Ablation may completely prevent menstrual bleeding, but more often than not, a woman will still have cycles, although lighter, or she may have a return to menstruation months to years later. One other concern with ablation techniques is that it may hide a developing endometrial cancer. Endometrial cancer usually presents with abnormal or post-menopausal bleeding. Scarring of the uterine lining by ablation may prevent this warning sign from occurring.

A procedure performed by some radiologists called uterine artery embolization can be highly effective for women who have only one or two large fibroids. The radiologists locates the fibroids and passes a catheter through an artery supplying blood flow to a particular fibroid, then blocks the flow of blood to the fibroid causing the fibroid to deteriorate over time.

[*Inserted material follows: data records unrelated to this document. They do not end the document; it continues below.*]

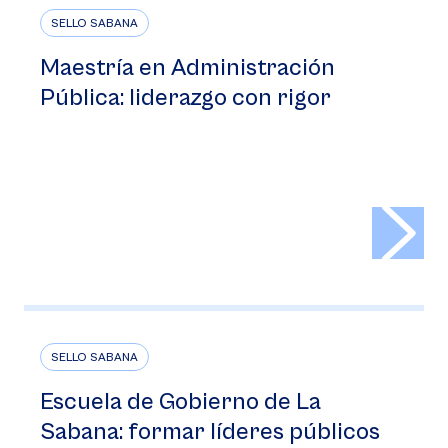
SELLO SABANA
Maestría en Administración
Pública: liderazgo con rigor
>
SELLO SABANA
Escuela de Gobierno de La
Sabana: formar líderes públicos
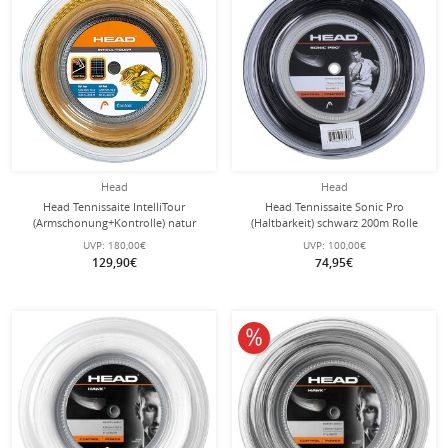
Head
Head
Head Tennissaite IntelliTour
Head Tennissaite Sonic Pro
(Armschonung+Kontrolle) natur
(Haltbarkeit) schwarz 200m Rolle
200m Rolle
UVP:
180,00€
UVP:
100,00€
129,90€
74,95€
10% reduziert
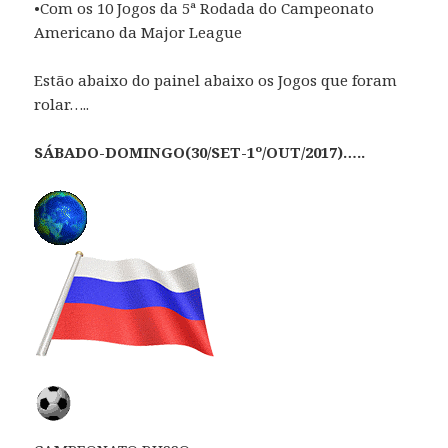
•Com os 10 Jogos da 5ª Rodada do Campeonato
Americano da Major League
Estão abaixo do painel abaixo os Jogos que foram
rolar…..
SÁBADO-DOMINGO(30/SET-1º/OUT/2017)…..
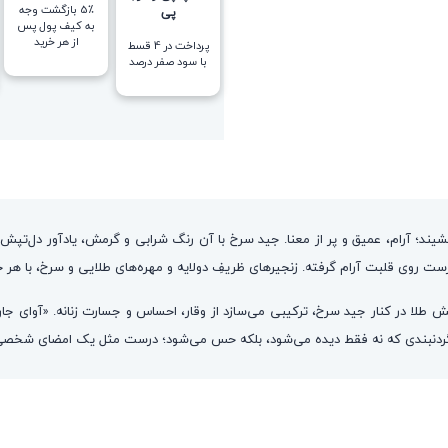
5٪ بازگشت وجه
پی
به کیف پول پس
از هر خرید
پرداخت در 4 قسط
با سود صفر درصد
د؛ آرام، عمیق و پر از معنا. جید سرخ با آن رنگ شرابی و گرمش، یادآور دل‌تپش
ست روی قلبت آرام گرفته. زنجیرهای ظریفِ دولایه و مهره‌های طلایی و سرخ، با هر حر
ش طلا در کنار جید سرخ، ترکیبی می‌سازد از وقار، احساس و جسارت زنانه. «آوای ج
ردنبندی که نه فقط دیده می‌شود، بلکه حس می‌شود؛ درست مثل یک امضای شخصی و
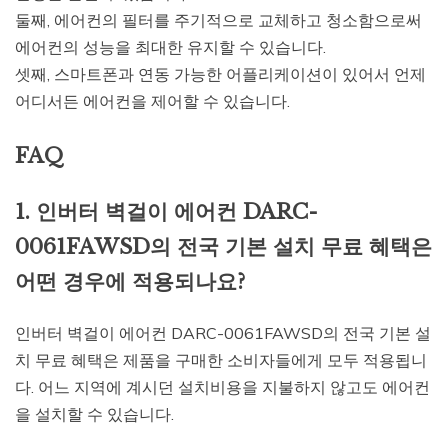
둘째, 에어컨의 필터를 주기적으로 교체하고 청소함으로써
에어컨의 성능을 최대한 유지할 수 있습니다.
셋째, 스마트폰과 연동 가능한 어플리케이션이 있어서 언제
어디서든 에어컨을 제어할 수 있습니다.
FAQ
1. 인버터 벽걸이 에어컨 DARC-
0061FAWSD의 전국 기본 설치 무료 혜택은
어떤 경우에 적용되나요?
인버터 벽걸이 에어컨 DARC-0061FAWSD의 전국 기본 설
치 무료 혜택은 제품을 구매한 소비자들에게 모두 적용됩니
다. 어느 지역에 계시던 설치비용을 지불하지 않고도 에어컨
을 설치할 수 있습니다.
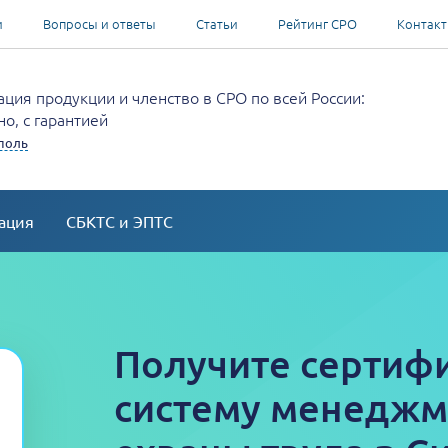
и
Вопросы и ответы
Статьи
Рейтинг СРО
Контак
ция продукции и членство в СРО по всей России:
о, с гарантией
поль
ация
СБКТС и ЭПТС
Получите сертифи
систему менеджм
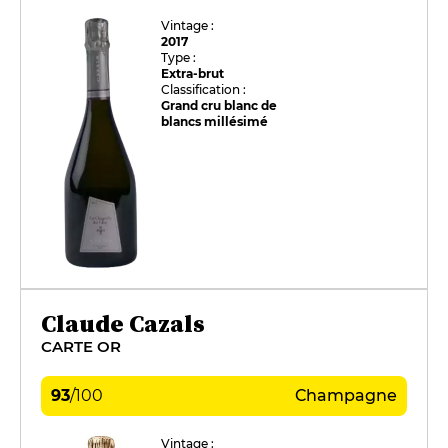
Vintage :
2017
Type :
Extra-brut
Classification :
Grand cru blanc de
blancs millésimé
Claude Cazals
CARTE OR
93
/
100
Champagne
Vintage :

Myomectomy is a surgical procedure where the fibroids are removed, and the uterus is repaired. This can be done with a laparoscope, hysteroscope, or an abdominal incision depending on the location, size and number of fibroids. Myomectomy is the best option for women who still want to conceive.

There is one medication available that will shrink fibroids called leuprolide acetate. Lupron is a GnRH agonist that shuts down ovarian production of estrogen, essentially putting a woman into temporary menopause. Lupron can cause significant bone loss after a few months, and after the medication is stopped, the fibroids quickly return to their previous size. Lupron is a one month or three-month injection that costs several hundred dollars per injection. I sometimes will use Lupron for a short period of time to shrink really large fibroids, before performing a hysterectomy or myomectomy. Menopause in and of itself will cause a reduction in size and symptoms of fibroids.